El Heraldo
Opinión

Una palabra y una frase

Pero en todas las facetas humanas esos líderes de todas las escalas en cambio cada día buscan afilar, mejorar, fortalecer las palabras del odio, de la venganza, de la violencia. Ya no conocemos otro idioma y cada día cuanta falta nos está haciendo darle las "Gracias" a quien te tiende la mano, con una sonrisa pedirle "Por favor" al vecino que te ayude a cruzar la calle.

Quienes  sostenemos una columna de opinión con frecuencia nos encasillamos en los temas relacionados con el diario vivir. Es lo lógico, a no ser que formemos parte de ese maravilloso mundo de intelectualidad selecta, artistas, genios de las ciencias, la academia, el arte, la literatura inclusive con sus maravillosos matices,  todo ello que logra apartar al  escritor de  ese mundano espacio de los cotidiano con el cual hay que lidiar día a día,  dentro del denso concepto  de las tristes realidades humanas hoy como   siempre   sofocadas  de las pasiones negativas,   los  odios,  los crímenes,  la violencia  en  sus múltiples manifestaciones,   lo  que hoy en día es, desafortunadamente, ese trajinar diario  donde hay menos paz y más guerras, menos perdón y más angustias,  menos  compasión  y más venganza.

Es por eso  que  se  nos olvida a quienes escribimos y a quienes no lo hacen pero si nos leen, que hay  otro  lado  de  la vida que esta allí quietecito  esperando  que  lo utilicemos  porque   es ese rincón donde fluye los  sentimientos.  Es  que  al mundo, a Colombia, se le olvidaron los  sentimientos  que es la parte límbica de las emociones, que es el interior de los corazones, la ausencia de lo feo y de lo malo. Es ese rincón escondido  que  todos  tenemos y  lo guardamos  como lo mejor pero no  lo utilizamos como  debe  ser. Teniendo a la mano el instrumento más ponderado, más  sabio,  más útil y quizás más bello que nos haya regalado la naturaleza: La palabra.  Y dentro de ese concepto el idioma,  el lenguaje,  formado a  través  de  la  evolución  del hombre en la civilización pero su más fabulosa arma para poder expresarse, manifestarse, ofrecerse, cohabitar.

Nosotros  tenemos en el español un idioma hermoso y rico en significados.  Es un  idioma cada  día más repleto  de  simbolismos, de estructuras, de lingüística que nos ofrece mejores y lujosos rincones para la espiritualidad. Y no lo aprovechamos porque estamos pendientes  de expresarnos, comunicarnos,  a través de la controversia,  la distancia, lo negativo. Por  ejemplo hay palabras en el español que se nos  están olvidando.  Ya casi no  escuchamos ni  en privado ni  en público que alguien  nos diga  "Gracias"  o  que  se nos solicite  "por favor", para algo que requieran.  Obsérvenlo, amables lectores con detenimiento hagan un repaso elemental y casi  esta frase y estas palabras ya no  se usan.  Ahora todo se da por hecho, todo por  descontado, porque hasta dialogar  se  nos  está  olvidando.  El diálogo  lo está reemplazando el vicio  solitario  de la virtualidad donde  tu conversas contigo mismo y  a  ti mismo  es  difícil  que le  pidas un  "Por  favor".

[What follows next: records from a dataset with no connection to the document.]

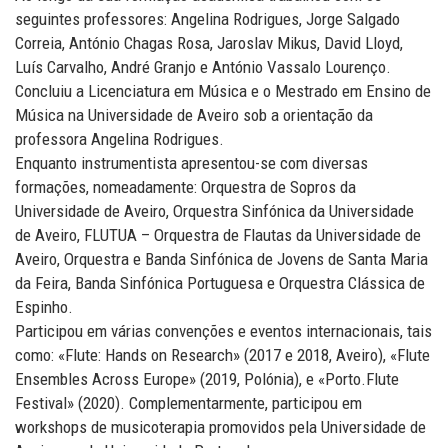
seguintes professores: Angelina Rodrigues, Jorge Salgado
Correia, António Chagas Rosa, Jaroslav Mikus, David Lloyd,
Luís Carvalho, André Granjo e António Vassalo Lourenço.
Concluiu a Licenciatura em Música e o Mestrado em Ensino de
Música na Universidade de Aveiro sob a orientação da
professora Angelina Rodrigues.
Enquanto instrumentista apresentou-se com diversas
formações, nomeadamente: Orquestra de Sopros da
Universidade de Aveiro, Orquestra Sinfónica da Universidade
de Aveiro, FLUTUA – Orquestra de Flautas da Universidade de
Aveiro, Orquestra e Banda Sinfónica de Jovens de Santa Maria
da Feira, Banda Sinfónica Portuguesa e Orquestra Clássica de
Espinho.
Participou em várias convenções e eventos internacionais, tais
como: «Flute: Hands on Research» (2017 e 2018, Aveiro), «Flute
Ensembles Across Europe» (2019, Polónia), e «Porto.Flute
Festival» (2020). Complementarmente, participou em
workshops de musicoterapia promovidos pela Universidade de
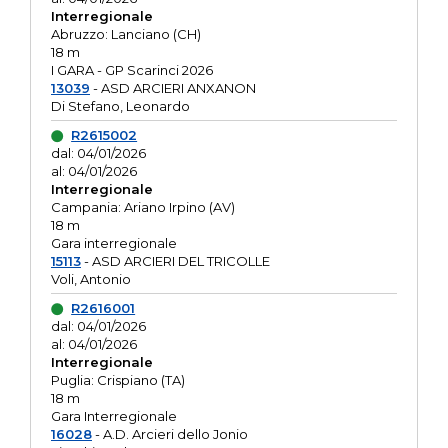
Interregionale
Abruzzo: Lanciano (CH)
18 m
I GARA - GP Scarinci 2026
13039
- ASD ARCIERI ANXANON
Di Stefano, Leonardo
R2615002
dal: 04/01/2026
al: 04/01/2026
Interregionale
Campania: Ariano Irpino (AV)
18 m
Gara interregionale
15113
- ASD ARCIERI DEL TRICOLLE
Voli, Antonio
R2616001
dal: 04/01/2026
al: 04/01/2026
Interregionale
Puglia: Crispiano (TA)
18 m
Gara Interregionale
16028
- A.D. Arcieri dello Jonio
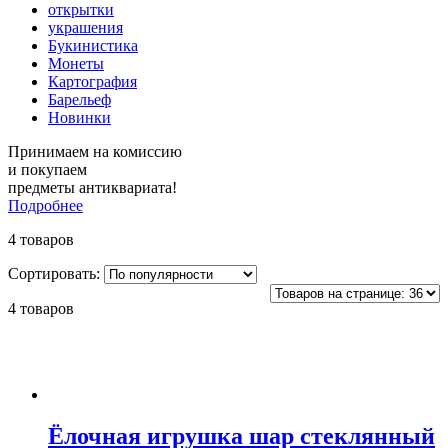
открытки
украшения
Букинистика
Монеты
Картография
Барельеф
Новинки
Принимаем на комиссию
и покупаем
предметы антиквариата!
Подробнее
4 товаров
Сортировать:
4 товаров
Ёлочная игрушка шар стеклянный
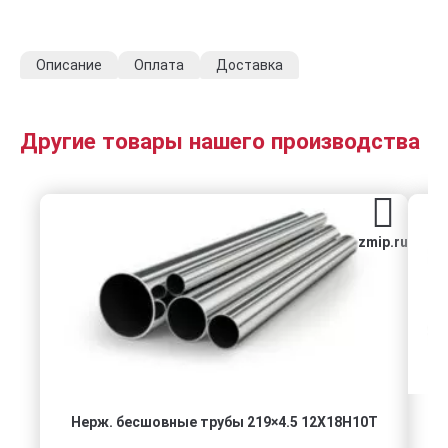
Описание
Оплата
Доставка
Другие товары нашего производства
zmip.ru
Нерж. бесшовные трубы 219×4.5 12Х18Н10Т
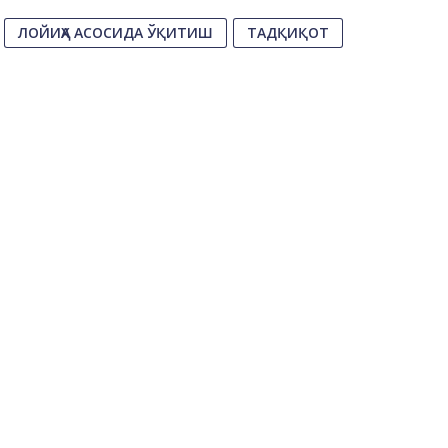
ЛОЙИҲА АСОСИДА ЎҚИТИШ
ТАДҚИҚОТ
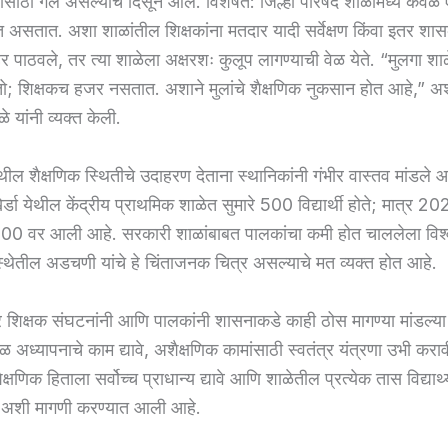
ाठी गेले असल्याचे दिसून आले. विशेषत: जिल्हा परिषद शाळांमध्ये केवळ 
रत असतात. अशा शाळांतील शिक्षकांना मतदार यादी सर्वेक्षण किंवा इतर शा
ेर पाठवले, तर त्या शाळेला अक्षरशः कुलूप लागण्याची वेळ येते. “मुलगा शा
तो; शिक्षकच हजर नसतात. अशाने मुलांचे शैक्षणिक नुकसान होत आहे,” 
े यांनी व्यक्त केली.
ेथील शैक्षणिक स्थितीचे उदाहरण देताना स्थानिकांनी गंभीर वास्तव मांडले
डा येथील केंद्रीय प्राथमिक शाळेत सुमारे 500 विद्यार्थी होते; मात्र 202
 100 वर आली आहे. सरकारी शाळांबाबत पालकांचा कमी होत चाललेला वि
वस्थेतील अडचणी यांचे हे चिंताजनक चित्र असल्याचे मत व्यक्त होत आहे.
मीवर शिक्षक संघटनांनी आणि पालकांनी शासनाकडे काही ठोस मागण्या मांडल्य
वळ अध्यापनाचे काम द्यावे, अशैक्षणिक कामांसाठी स्वतंत्र यंत्रणा उभी कराव
या शैक्षणिक हिताला सर्वोच्च प्राधान्य द्यावे आणि शाळेतील प्रत्येक तास विद्यार्थ
ा, अशी मागणी करण्यात आली आहे.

Pero al mismo tiempo cuanta falta le hace al mundo esta frase y esta palabra. A Colombia ni se diga. Nuestros líderes se les olvidó decir "Gracias" y les ofende sentirse  disminuidos  si  se rebajan  a un  "por Favor” 

Pero en todas las facetas humanas esos líderes de todas las escalas en cambio cada día buscan afilar, mejorar, fortalecer las palabras del odio, de la venganza, de la violencia. Ya no conocemos otro idioma y cada día cuanta falta nos está haciendo darle las "Gracias" a quien te tiende la mano, con una sonrisa pedirle "Por favor" al vecino que te ayude a cruzar la calle. Ese mundo cada día más lejano de acercamientos hasta con una sonrisa se acabó en nuestro país, que lástima, porque bastante falta nos hace recordar, que todavía tenemos sentimientos, bondades que dar, perdones que otorgar. Ojalá las Iglesias todas, no se les olvide insistir con terquedad en esta predica tan importante. Todavía en el hombre allá bien escondido tiene su corazoncito.